All changed utterly, however, when he was in the situation himself. He now lives at home with his wife, communicates using a computer, and has published three books.
So are advance care directives a bad idea? Not at all. They can be a valuable aid in determining a patient’s wishes, but as the Law Reform Commission’s (LRC) report, Bioethics: Advance Care Directives, pointed out this week, they cannot be taken as an absolute.
The LRC was also careful to point out that advance care directives are not euthanasia by the back door. Instead, they are an attempt to create a framework where people can have a meaningful input into their own care, even in situations where they no longer have the capacity to communicate on their own behalf.
It is generally recognised that a person has a right to refuse medical treatment, most especially when treatment would be burdensome, painful or uncertain of success.
However, the LRC report is not entirely without controversy.
When dealing with artificial nutrition and hydration, it suggests a distinction between the use of it when there is hope of recovery, and when there is not.
In short, it suggests it would be ethical to remove artificial nutrition if a situation were permanent.

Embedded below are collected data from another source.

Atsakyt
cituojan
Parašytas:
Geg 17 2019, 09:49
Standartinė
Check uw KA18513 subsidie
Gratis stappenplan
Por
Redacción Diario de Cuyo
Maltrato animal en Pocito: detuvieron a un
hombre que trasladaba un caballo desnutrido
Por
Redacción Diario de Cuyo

In the Terri Schiavo case, her husband succeeded in having her feeding tube removed, claiming she would have wished it given her level of handicap after a heart attack. Her family disagreed vehemently.

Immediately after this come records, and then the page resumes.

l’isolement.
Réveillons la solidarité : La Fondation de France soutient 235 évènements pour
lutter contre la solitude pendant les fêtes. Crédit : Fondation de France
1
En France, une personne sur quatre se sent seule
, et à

Disability advocacy groups, such as Not Dead Yet, protested that Terri Schiavo was dehydrated until dead because of disability discrimination, that is, the refusal to believe that a severely handicapped person could have a meaningful life. Family and nurses who had cared for her for years were devastated by the means of her death. So issues around the removal of artificial nutrition and hydration are by no means as unambiguous as the report suggests.

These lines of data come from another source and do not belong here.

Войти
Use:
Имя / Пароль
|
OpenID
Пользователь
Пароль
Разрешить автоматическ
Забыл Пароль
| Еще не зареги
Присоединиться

Perhaps the greatest contribution that the LRC report makes is to suggest that discussion of advance care directives should take place within a far wider debate about end-of-life issues and communication with those who are ill and dying.
The ongoing End of Life Forum, set up by the Irish Hospice Foundation, is doing very valuable work in an area most of us don’t even wish to think about. Dr Maurice Manning, speaking at the inaugural meeting, said that we accept the need to teach young people about the facts of life, but what about the facts of death? It is a good question.
Does anyone sit with a dying person, waiting with empathy to read the cues that the person is ready to discuss impending death, explaining gently what is likely to happen, reassuring about pain levels, and liaising with family?
Or do people die in crowded wards with a television blaring, and other patients’ visitors chatting just beyond the curtain?
Or what about when someone is taken to AE in an ambulance? Will the people following in a car have a place to park? Will the porter know they are coming? Will there be a private place to talk to a doctor? If the person dies, who accompanies the family to the mortuary? Will the mortuary be suitable for people of different cultures?
Our doctors receive minimal training in how to deal with those who are dying, and their families. Communication is a process, not an event, and requires time and sensitivity.
It may be part of a medical culture where death is seen as failure. On the other hand, not everyone can cope with full and frank discussions of possible options, or even the reality that he or she is dying.
While most of us would like to die at home, three-quarters of us will die away from home. Again, the Irish Hospice Foundation is to the forefront of efforts to bring a hospice ethos to hospitals, that is, a holistic and integrated approach that aims to maximise the physical, emotional, social and spiritual wellbeing of the patient, and also reaches out to the bereaved and to carers.
As public meetings and workshops are ongoing, there is still a chance to contribute to the debate, in the hope that eventually everyone will have at least the possibility of a “good death”.